Dre E.W. : La physiopathologie du cancer du sein chez l’homme est la même que le cancer du sein chez la femme. C’est-à-dire que ce sont des cellules de la glande mammaire qui initialement se multiplient, qui acquièrent des anomalies lors de la multiplication, qui les empêchent de mourir et qui vient entraîner une tumeur et une grosse prolifération qui devient un cancer. Pour les cancers du sein comme pour les cancers de l’ovaire, il peut y avoir une part d’hérédité, mais chez la femme, elle est faible. C’est à 10% des cancers. En ce qui concerne le cancer du sein chez l’homme, le pourcentage de risques de mutations génétique qui peuvent entraîner des cancers est beaucoup plus élevé. Ce sont parfois les mutations BRCA 2 qui peut entraîner un cancer du sein chez l’homme et pas que. Cela entraîne aussi des cancers de la prostate, de la vessie, du rein et parfois même du tube digestif.
A.D.A : Quel est le profil des hommes qui consultent ?
Dre E.W : En général, les hommes consultent un médecin, quand ils sentent la présence d'une boule dans la poitrine. Mais ils ne s’imaginent pas que cette boule soit liée à un cancer du sein. Il faut dire que dans les populations africaines, cette maladie est un sujet tabou. Même les femmes ne consultent pas systématiquement, malgré l'apparition de certains symptômes. Résultat, beaucoup d'hommes se font diagnostiquer tardivement ce cancer. On se retrouve avec beaucoup de patients qui sont déjà au stade métastatique, dans l'os, dans les poumons et sur le foie. Les malades ont aussi parfois d'autres cancers au niveau de la prostate ou du pancréas.

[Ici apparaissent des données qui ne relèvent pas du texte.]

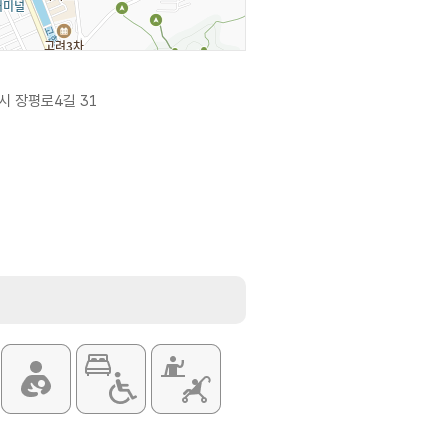
시 장평로4길 31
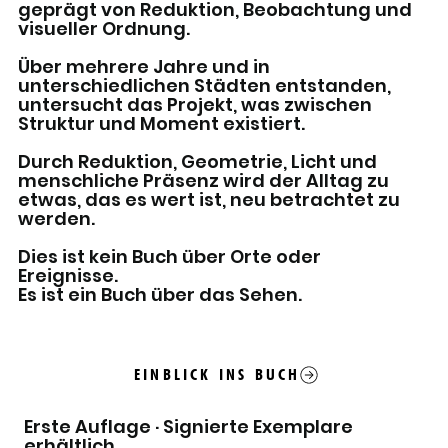
geprägt von Reduktion, Beobachtung und
visueller Ordnung.
Über mehrere Jahre und in
unterschiedlichen Städten entstanden,
untersucht das Projekt, was zwischen
Struktur und Moment existiert.
Durch Reduktion, Geometrie, Licht und
menschliche Präsenz wird der Alltag zu
etwas, das es wert ist, neu betrachtet zu
werden.
Dies ist kein Buch über Orte oder
Ereignisse.
Es ist ein Buch über das Sehen.
EINBLICK INS BUCH
Erste Auflage · Signierte Exemplare
erhältlich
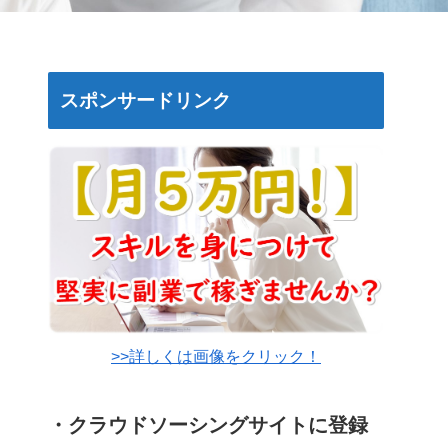
スポンサードリンク
>>詳しくは画像をクリック！
・クラウドソーシングサイトに登録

A.D.A : Comment soigner un cancer du sein chez l'homme ?
Dre E.W : On s’assure bien sûr du stade du cancer, qu’il ne soit pas à un stade très évolué qui nous pousserait d’emblée à faire de la chimiothérapie. Quand on arrive à avoir un cancer au stade précoce, on peut faire de la chirurgie. Dans ce cas, on enlève toute la glande mammaire et quelques ganglions, et cela se voit beaucoup moins que chez une femme.
On n'aura pas recours à la chimiothérapie, si le cancer a été détecté tôt. Après le traitement chirurgical, très souvent il y a aussi un traitement hormonal. Le médecin pourra administrer au malade un comprimé tous les jours pendant cinq ans pour éviter les récidives. Ces traitements sont des antihormones qui suppriment la fabrication des hormones ou bloquent leur action.

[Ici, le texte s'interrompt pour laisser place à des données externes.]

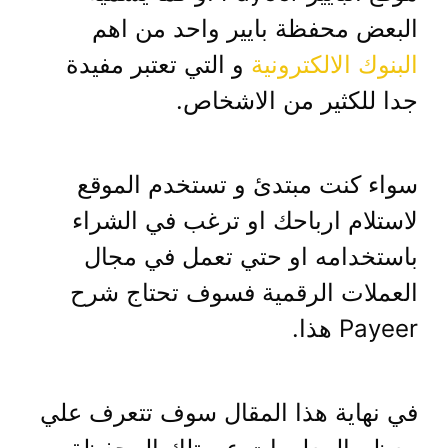
البعض محفظة بايير واحد من اهم
البنوك الالكترونية
و التي تعتبر مفيدة
جدا للكثير من الاشخاص.
سواء كنت مبتدئ و تستخدم الموقع
لاستلام ارباحك او ترغب في الشراء
باستخدامه او حتي تعمل في مجال
العملات الرقمية فسوف تحتاج شرح
Payeer هذا.
في نهاية هذا المقال سوف تتعرف علي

A.D.A : Que doit faire l'Afrique pour accélérer la lutte contre ce cancer ?
Dre E.W : Pour vaincre ce cancer, il faut sensibiliser les femmes et les hommes au dépistage. Mais aussi de les encourager à consulter, dès qu'ils ressentent douleur, rougeur, ganglions ou autres signes inhabituels au niveau du sein.

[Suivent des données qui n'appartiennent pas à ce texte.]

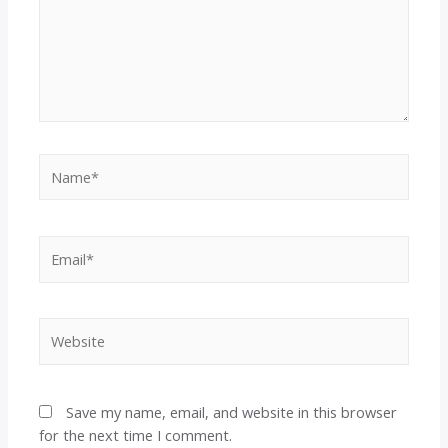
Name*
Email*
Website
Save my name, email, and website in this browser
for the next time I comment.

Les hommes, tout comme les femmes, doivent se palper les seins. L’action que l’on mène auprès des femmes consiste à leur apprendre l’autopalpation et à palper les seins des femmes pendant Octobre Rose. Mais cette même campagne de dépistage doit aussi toucher les hommes pour qu’ils comprennent que cette maladie les concerne également.